Cross Record

Wabi-Sabi (Ba Da Bing Records)

Contact Jessica Linker about Cross Record

Dripping Springs, TX – known as “Gateway to the Hill Country” – is a remote, idyllic town with twisting roads and no underground water system. Here, one can rent a ranch that covers 18 acres, has a chicken coop and is located next to a bird sanctuary. Emily Cross did exactly that when she decamped here from Chicago two years ago with her husband, Dan Duszynski, who forms the other half of their band Cross Record. Between 60-hour work weeks at restaurants, supermarkets, and nannying, she composed an album that absorbs any workaday commonalities and shaped them into her smoky, atmospheric and gripping second album Wabi-Sabi.

Recorded slowly but meticulously throughout 2014 and into 2015 at the couple’s own Moon Phase Ranch, Wabi-Sabi is a crystallization of Cross’ past music (her debut album Be Good was released in 2013) as well as her passion for art. Having studied at the Burren College of Art in Ireland – where she first got into music with a bit of encouragement and a few pints of Guinness – Cross’ music is deeply intertwined with her artistic side. For example, the scorpions on the cover of Wabi-Sabi were photographed by her, and she regularly draws and paints in a nook above the studio. It was a photo taken in the moment as she found them in her bathtub. “We have quite a few scorpions out here in Texas,” Cross explains. “It’s an image that sticks to making the record here in this new environment – I’m definitely not used to having scorpions around, that’s for sure. Me and Dan are both Scorpios too – we both joke around about being like them!”

The way we interact and adapt to different and strange environments is a theme that permeates throughout Wabi-Sabi. Having grown fed up with the violence and lack of warmth in Chicago, Cross initially moved to Maine before heading to Dripping Springs with her now-husband – Duszynski – who performs live with Cross and also produced and engineered the record alongside additional production from one of Cross’ close friends Theo Karon. Austin-based musician Thor Harris (Swans, Bill Callahan) also contributed marimba, kalimba and what is described in the liner notes as a “mysterious black box”. “I’m very influenced by my surroundings and the natural world, the landscape here has definitely inspired me,” adds Cross on the records’ themes. “I’ve traveled a lot and I’ve lived in a lot of places. I think every experience molds us, right?”

While initial parts were recorded on a four-track while Cross was still in Chicago, most of what she wrote in Texas was recorded in the early and late hours of the day, with loons cawing in the distance thanks to that bird sanctuary. Duszynski and the now LA-based Karon would convert and transform it all during the day while she worked, then presenting her with material that required even further sculpting. This process went on for months as drums, samples and other miscellaneous instruments were recorded, ripped apart, and placed carefully into the music alongside the additional vocals of a ladies choir (Julia Lucile, Liz Baker, Anna Milk and Sarah Duncan).

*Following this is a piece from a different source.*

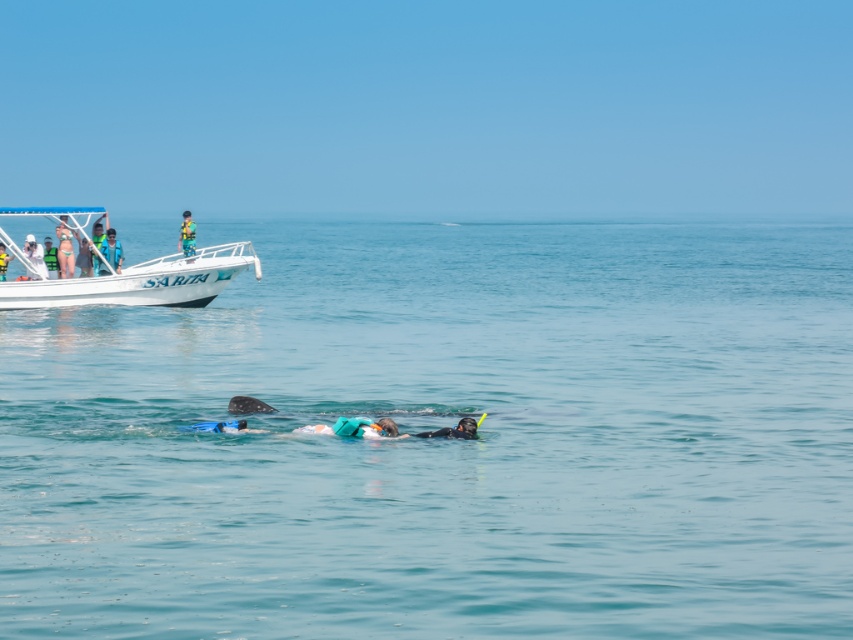 Who is taller, matte bikini at left or green life vest at center?

With more height is green life vest at center.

The ambiance of those twilight evenings and orange dawns formed the heart and soul of Wabi-Sabi. The album contrasts Cross’ wispy, silvery singing and minimal presentation with the dark intensity of booming drums, thick guitar and destabilized electronics. It’s a record of dynamics and intensities, with lead single ‘Steady Waves’ seeing Cross’ gentle vocal unraveling as if from a spool, before descending into a heavy-hitting rhythmic stride. ‘High Rise’ is similarly tender throughout, but it also offers gloriously scratchy guitar lines and a distinct murkiness reminiscent of Grouper. ‘Basket’ showcases the eerier elements of Cross’ music, revealing the distinct potency in Cross’ softer side.

Her lyrics are often vivid and dreamlike, almost as if each word is another brushstroke in one of Cross’ paintings. It’s no wonder she’s into minimalist composer Steve Reich as well as artists Agnes Martin and David Hockney. “His [Hockney] paintings – there’s obviously some interaction going on, but they’re still. I mean, of course they are paintings, but even so, his work is kind of static”. The influences between Cross’ artistic and musical endeavors connect and resonate throughout much of Wabi-Sabi: a record that can be loud, stirring and unsettling, but also quietly still and serene. Ultimately, Wabi-Sabi is a bold, confident opening statement for 2016 that is sure to linger in minds for the months and year to come.